LOS ANGELES - James Cameron's science-fiction blockbuster "Avatar" and the searing Iraq War drama "The Hurt Locker" lead the Academy Awards with nine nominations each, including Best Picture.
"Hurt Locker"'s Kathryn Bigelow will be competing against her ex-husband Cameron for Best Director. She is only the fourth woman ever to be nominated in the category.
Also vying for the top prize at this year's Oscars - which for the first time in six decades features a field of 10 nominees - are the inspirational football drama "The Blind Side"; "District 9," the science fiction hit of aliens relegated to an apartheid existence in South Africa; Quentin Tarantino's World War II saga "Inglourious Basterds"; the Coen Brothers' meditation on religion and morality, "A Serious Man"; the animated Pixar comedy "Up"; "Up in The Air," a dramedy about a corporate downsizer; and two tales of teenagers in very different circumstances, involving romance ("An Education") and abuse ("Precious: Based on the Novel 'Push' by Sapphire").

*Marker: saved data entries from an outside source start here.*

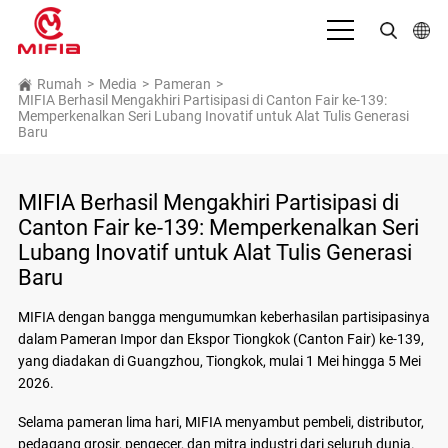
Bahasa Indonesia
Rumah
>
Media
>
Pameran
>
MIFIA Berhasil Mengakhiri Partisipasi di Canton Fair ke-139:
Memperkenalkan Seri Lubang Inovatif untuk Alat Tulis Generasi
English
Baru
بالعربية
MIFIA Berhasil Mengakhiri Partisipasi di
Deutsch
Canton Fair ke-139: Memperkenalkan Seri
Español
Lubang Inovatif untuk Alat Tulis Generasi
Baru
Français
MIFIA dengan bangga mengumumkan keberhasilan partisipasinya
Italiano
dalam Pameran Impor dan Ekspor Tiongkok (Canton Fair) ke-139,
日本語
yang diadakan di Guangzhou, Tiongkok, mulai 1 Mei hingga 5 Mei
2026.
Português
Selama pameran lima hari, MIFIA menyambut pembeli, distributor,
Русский язык
pedagang grosir, pengecer, dan mitra industri dari seluruh dunia.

"Up," a travel adventure about a lonely widower who flies his house off to South America suspended from helium balloons, is only the second animated film ever to earn a Best Picture nomination (following Disney's "Beauty and the Beast" in 1991).
Cameron's "Avatar" won best drama and director at the Golden Globes, while Bigelow's "The Hurt Locker" beat out Cameron at the Directors Guild of America Awards, whose recipient usually goes on to earn the Best Director Oscar.
No woman has ever won the directing Oscar (previous nominees include Sofia Coppola for 2003's "Lost in Translation," Jane Campion for 1993's "The Piano," and Lena Wertmuller for 1975's "Seven Beauties").
Bigelow's previous films include "Point Break" and "Near Dark." She said she was gratified and humbled by the nomination.
"It's a huge, huge compliment to the entire cast and crew," she said. "It was a very difficult shoot of heat and sun and windstorms and sandstorms and they had to unite crew from Lebanon and Israel."
"The Hurt Locker" also beat "Avatar" for the Producers Guild of America top prize and was chosen as last year's best film by many key critics groups.
Also nominated for best director Lee Daniels ("Precious), who became only the second black filmmaker nominated in the category (after John Singleton for 1991's "Boyz N the Hood"); Jason Reitman for "Up in the Air"' and Quentin Tarantino for "Inglourious Basterds."
There were familiar faces among this year's nominees - Meryl Streep, Jeff Bridges, George Clooney, Wallace and Gromit - and some first -timers.
Sandra Bullock received her first Oscar nomination for playing a wealthy woman who takes in a homeless teen in "The Blind Side," while Streep received her 16th for her portrayal of Julia Child in "Julie & Julia." Also nominated for Best Actress: Helen Mirren as the wife of Leo Tolstoy in "The Last Station"; Carey Mulligan as a British school girl romanced by a much older man in "An Education"; and Gabourey Sidibe, making her film debut as an illiterate, pregnant teenager who moves toward self-discovery amid horrendous domestic circumstances, in "Precious."
Jeff Bridges received his fifth acting nomination, as a country-western singer in "Crazy Heart." George Clooney, who won a Best Supporting Actor Oscar for "Syriana," is up for Best Actor for "Up in the Air." Also in the running: Colin Firth as a gay professor grieving over the death of his lover in "A Single Man"; Jeremy Renner as a bomb technician in "The Hurt Locker"; and Morgan Freeman as Nelson Mandela in Clint Eastwood's "Invictus."